/Neural-Networks-with-R

Neural Networks with R, published by Packt

Primary LanguageRMIT LicenseMIT

Neural Networks with R

This is the code repository for Neural Networks with R, published by Packt. It contains all the supporting project files necessary to work through the book from start to finish.

About the Book

Neural networks are one of the most fascinating machine learning models for solving complex computational problems efficiently. Neural networks are used to solve wide range of problems in different areas of AI and machine learning.

This book explains the niche aspects of neural networking and provides you with foundation to get started with advanced topics. The book begins with neural network design using the neural net package, then you’ll build a solid foundation knowledge of how a neural network learns from data, and the principles behind it. This book covers various types of neural network including recurrent neural networks and convoluted neural networks. You will not only learn how to train neural networks, but will also explore generalization of these networks. Later we will delve into combining different neural network models and work with the real-world use cases.
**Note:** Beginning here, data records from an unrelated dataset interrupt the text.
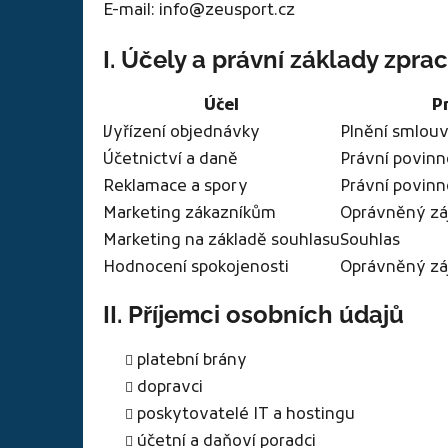
E-mail: info@zeusport.cz
I. Účely a právní základy zpra
Účel
P
Vyřízení objednávky
Plnění smlou
Účetnictví a daně
Právní povinn
Reklamace a spory
Právní povinn
Marketing zákazníkům
Oprávněný záj
Marketing na základě souhlasu
Souhlas
Hodnocení spokojenosti
Oprávněný zá
II. Příjemci osobních údajů
platební brány
dopravci
poskytovatelé IT a hostingu
účetní a daňoví poradci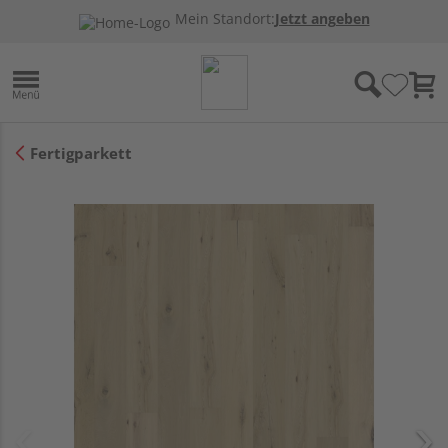
Mein Standort:
Jetzt angeben
Fertigparkett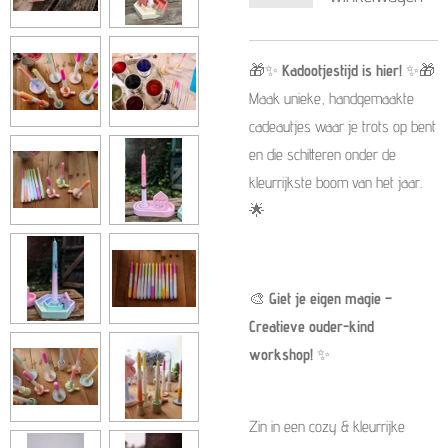
🎁✨
Kadootjestijd is hier!
✨🎁
Maak unieke, handgemaakte
cadeautjes waar je trots op bent
en die schitteren onder de
kleurrijkste boom van het jaar.
🌟
🎨
Giet je eigen magie –
Creatieve ouder-kind
workshop!
✨
Zin in een cozy & kleurrijke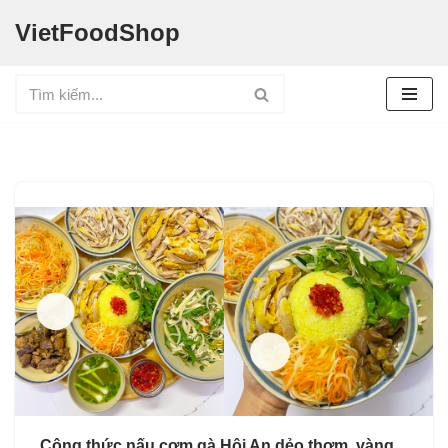
VietFoodShop
Chuyển
tới
nội
dung
Công thức nấu cơm gà Hội An dẻo thơm, vàng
By the end of this book, you will learn to implement neural network models in your applications with the help of practical examples in the book.
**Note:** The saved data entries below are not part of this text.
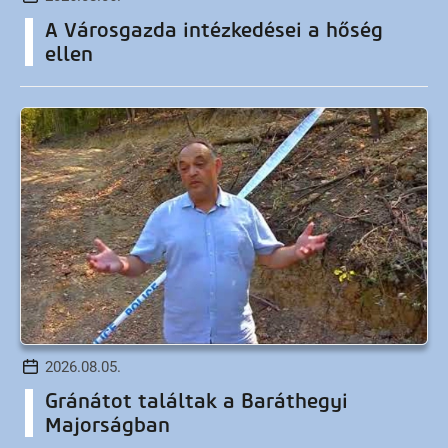
A Városgazda intézkedései a hőség
ellen
2026.08.05.
Gránátot találtak a Baráthegyi
Majorságban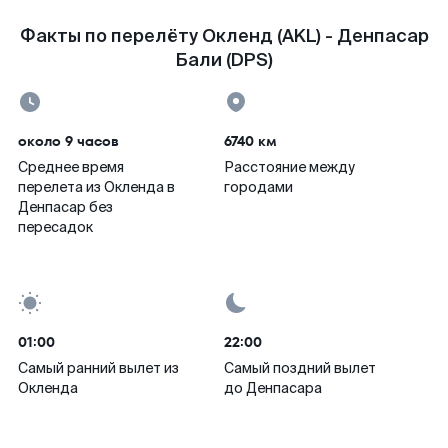
Факты по перелёту Окленд (AKL) - Денпасар
Бали (DPS)
около 9 часов
6740 км
Среднее время
Расстояние между
перелета из Окленда в
городами
Денпасар без
пересадок
01:00
22:00
Самый ранний вылет из
Самый поздний вылет
Окленда
до Денпасара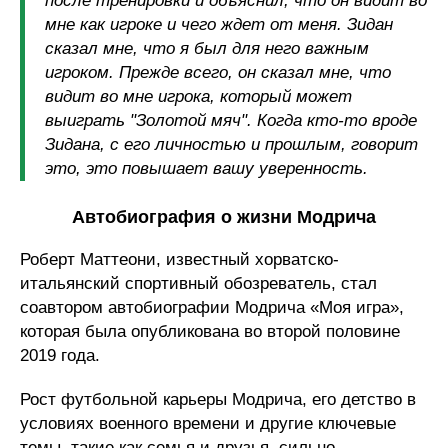
после тренировки и объяснил, что он видит во
мне как игроке и чего ждет от меня. Зидан
сказал мне, что я был для него важным
игроком. Прежде всего, он сказал мне, что
видит во мне игрока, который может
выиграть "Золотой мяч". Когда кто-то вроде
Зидана, с его личностью и прошлым, говорит
это, это повышает вашу уверенность.
Автобиография о жизни Модрича
Роберт Маттеони, известный хорватско-
итальянский спортивный обозреватель, стал
соавтором автобиографии Модрича «Моя игра»,
которая была опубликована во второй половине
2019 года.
Рост футбольной карьеры Модрича, его детство в
условиях военного времени и другие ключевые
темы, такие как семья и друзья, сильно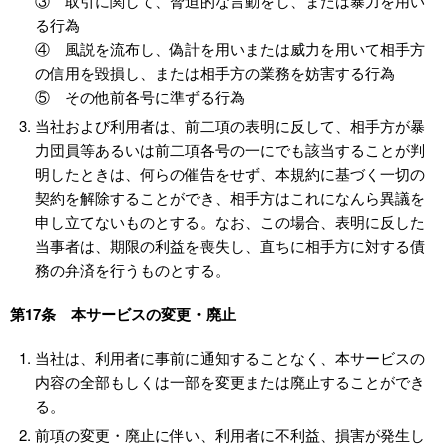
③ 取引に関して、脅迫的な言動をし、または暴力を用い
る行為
④ 風説を流布し、偽計を用いまたは威力を用いて相手方
の信用を毀損し、または相手方の業務を妨害する行為
⑤ その他前各号に準ずる行為
当社および利用者は、前二項の表明に反して、相手方が暴
力団員等あるいは前二項各号の一にでも該当することが判
明したときは、何らの催告をせず、本規約に基づく一切の
契約を解除することができ、相手方はこれになんら異議を
申し立てないものとする。なお、この場合、表明に反した
当事者は、期限の利益を喪失し、直ちに相手方に対する債
務の弁済を行うものとする。
第17条 本サービスの変更・廃止
当社は、利用者に事前に通知することなく、本サービスの
内容の全部もしくは一部を変更または廃止することができ
る。
前項の変更・廃止に伴い、利用者に不利益、損害が発生し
Instructions and Navigation

All of the code is organized into folders. Each folder starts with a number followed by the application name. For example, Chapter02.

The code will look like the following:

mydata=read.csv('Squares.csv',sep=",",header=TRUE)
mydata
attach(mydata)
names(mydata)

This book is focused on neural networks in an R environment. We have used R version 3.4.1 to build various applications and the open source and enterprise-ready professional software for R, RStudio version 1.0.153. We focus on how to utilize various R libraries in the best possible way to build real-world applications. In that spirit, we have tried to keep all the code as friendly and readable as possible. We feel that this will enable our readers to easily understand the code and readily use it in different scenarios.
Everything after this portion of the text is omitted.